**Activity**
The answer must be every line of the data that holds the word "kertas".

**Data for analysis**
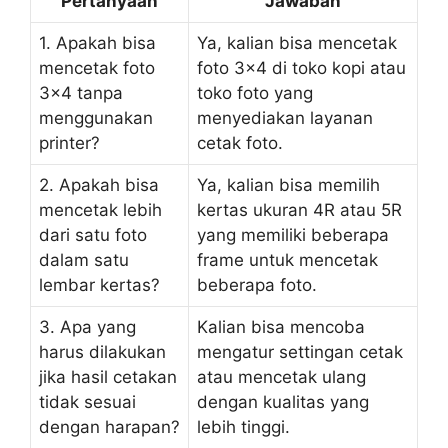
Pertanyaan
Jawaban
1. Apakah bisa
Ya, kalian bisa mencetak
mencetak foto
foto 3×4 di toko kopi atau
3×4 tanpa
toko foto yang
menggunakan
menyediakan layanan
printer?
cetak foto.
2. Apakah bisa
Ya, kalian bisa memilih
mencetak lebih
kertas ukuran 4R atau 5R
dari satu foto
yang memiliki beberapa
dalam satu
frame untuk mencetak
lembar kertas?
beberapa foto.
3. Apa yang
Kalian bisa mencoba
harus dilakukan
mengatur settingan cetak
jika hasil cetakan
atau mencetak ulang
tidak sesuai
dengan kualitas yang
dengan harapan?
lebih tinggi.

**Expected answer**
kertas ukuran 4R atau 5R
lembar kertas?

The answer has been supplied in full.